Let $ABCD$ and $BCFG$ be two faces of a cube with $AB=12.$ A beam of light emanates from vertex $A$ and reflects off face $BCFG$ at point $P,$ which is 7 units from $\overline{BG}$ and 5 units from $\overline{BC}.$ The beam continues to be reflected off the faces of the cube. The length of the light path from the time it leaves point $A$ until it next reaches a vertex of the cube is given by $m\sqrt{n},$ where $m$ and $n$ are integers and $n$ is not divisible by the square of any prime. Find $m+n.$
Here's the following solution:
It moves $5$ to the side and $7$ up, and we must end up at another vertex. Every time it reflects, it will move $5$ units to the side and $7$ units either up or down. If it hits a face partway through a reflection, it will continue the remaining number of units in the opposite direction.
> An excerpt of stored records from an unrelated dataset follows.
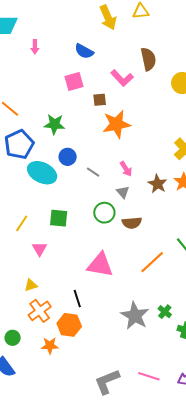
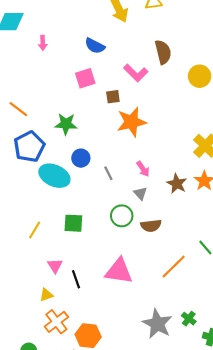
gray line: (93, 172) -> (108, 173), turned 32
pink triangle: (40, 249) -> (55, 266), moved
black line: (77, 299) -> (76, 279), moved

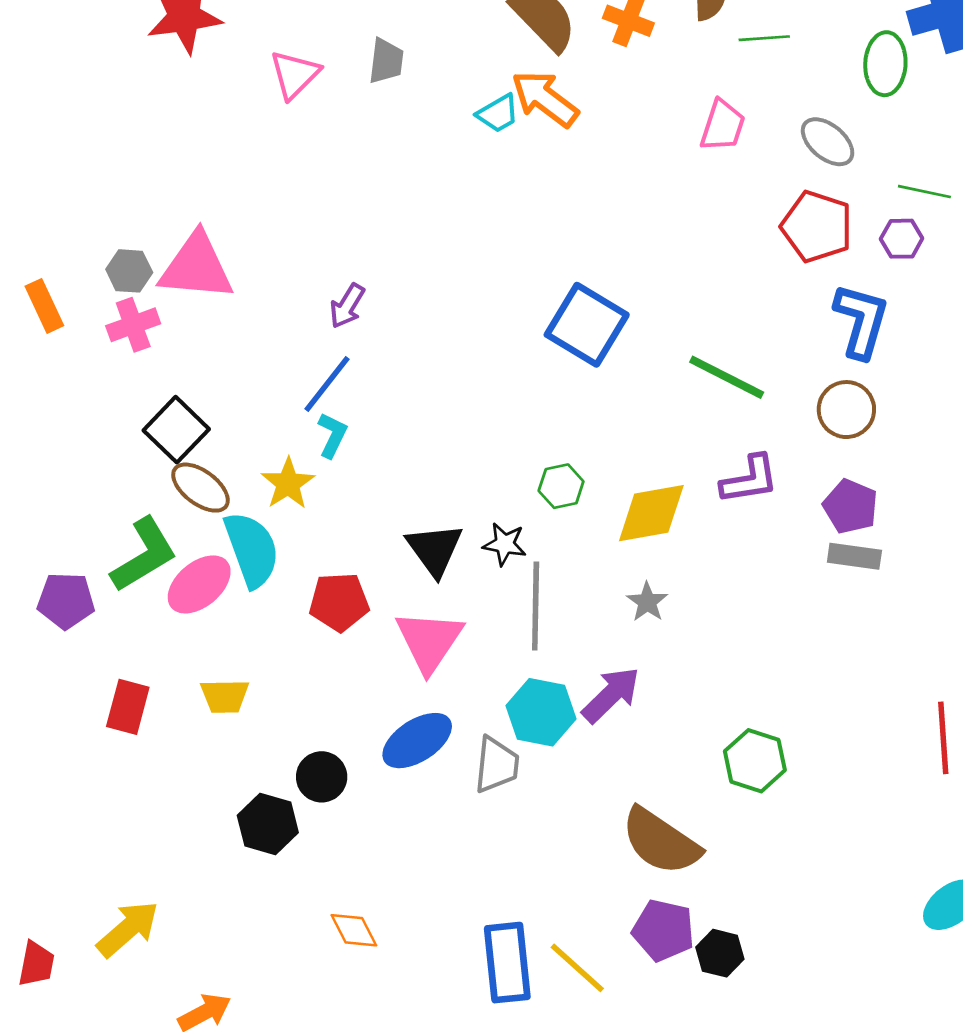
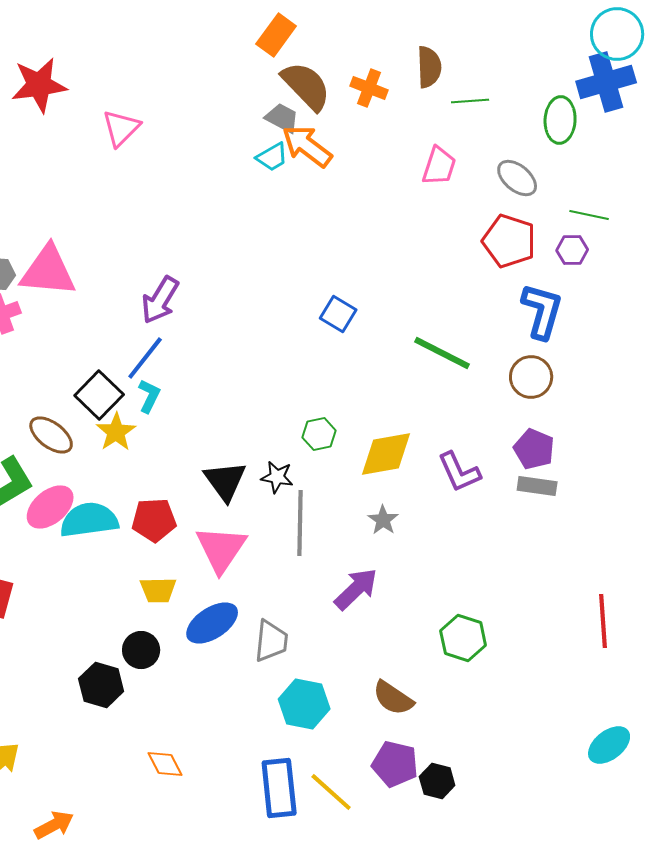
gray trapezoid: (386, 61) -> (282, 118), moved, turned -69
purple arrow: (347, 306) -> (160, 300), size x1.4
blue square: (587, 325) -> (338, 314), size x0.6
black square: (176, 430) -> (99, 395), moved
purple L-shape: (750, 479) -> (459, 472), moved, turned 75
cyan semicircle: (252, 549) -> (89, 520), moved, turned -78
yellow trapezoid: (225, 696) -> (158, 590), moved
cyan hexagon: (541, 712) -> (304, 704), moved
brown semicircle: (661, 841) -> (393, 698), size x0.7

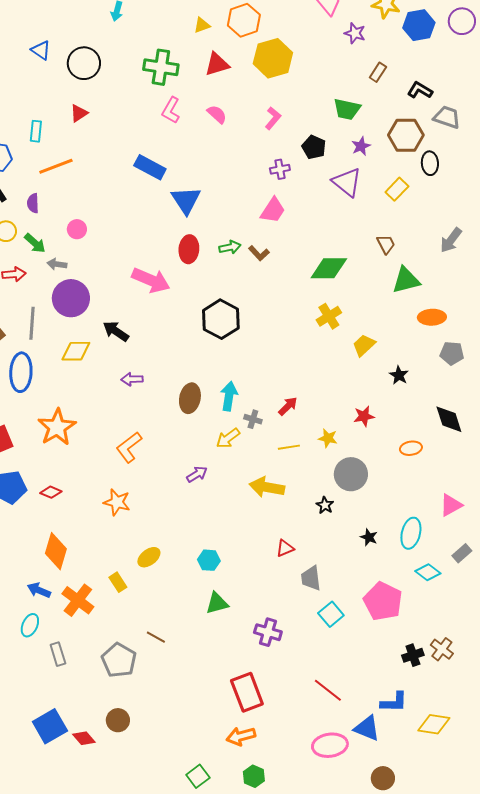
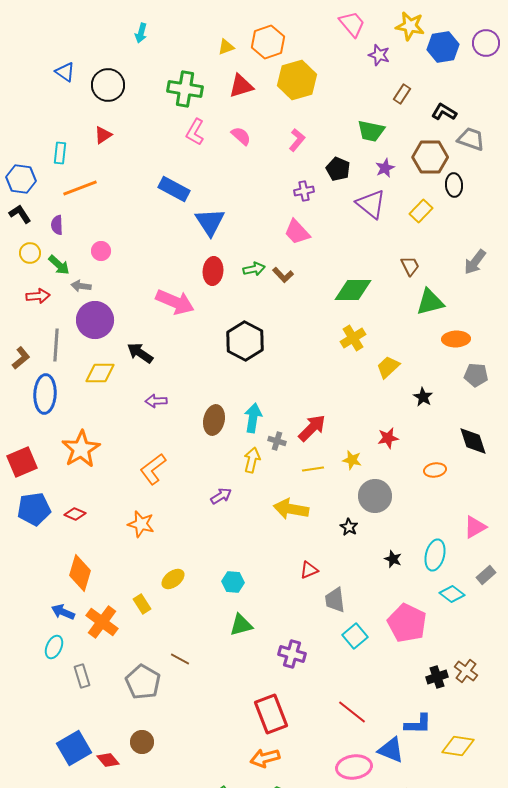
pink trapezoid: (273, 210) -> (297, 232), turned 104
red arrow: (288, 406) -> (312, 428), size x1.4
yellow arrow: (228, 438) -> (252, 460), turned 140

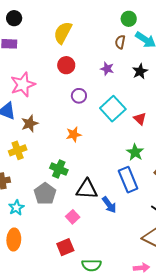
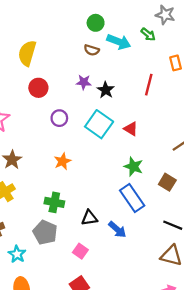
brown semicircle: (120, 42) -> (92, 50), turned -72
black star: (140, 71) -> (106, 90), moved
black triangle: (87, 189) -> (89, 218), size x0.7

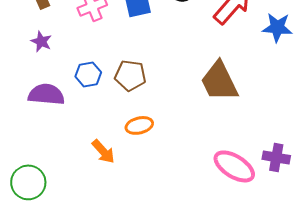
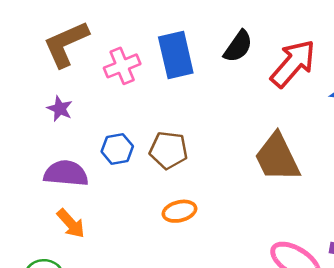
orange arrow: (103, 151) -> (71, 223), moved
We first have that both $5x$ and $7x$ are multiples of $12$ for $x=12$. The length $AP$ is $\sqrt{5^2+7^2+12^2}=\sqrt{218}$, so we multiply that by $12$, and we have $12\sqrt{218}\Rightarrow 12+218=\boxed{230}$.
However, I can't se that every time it reflects, it will move $5$ units to the side and $7$ units either up or down.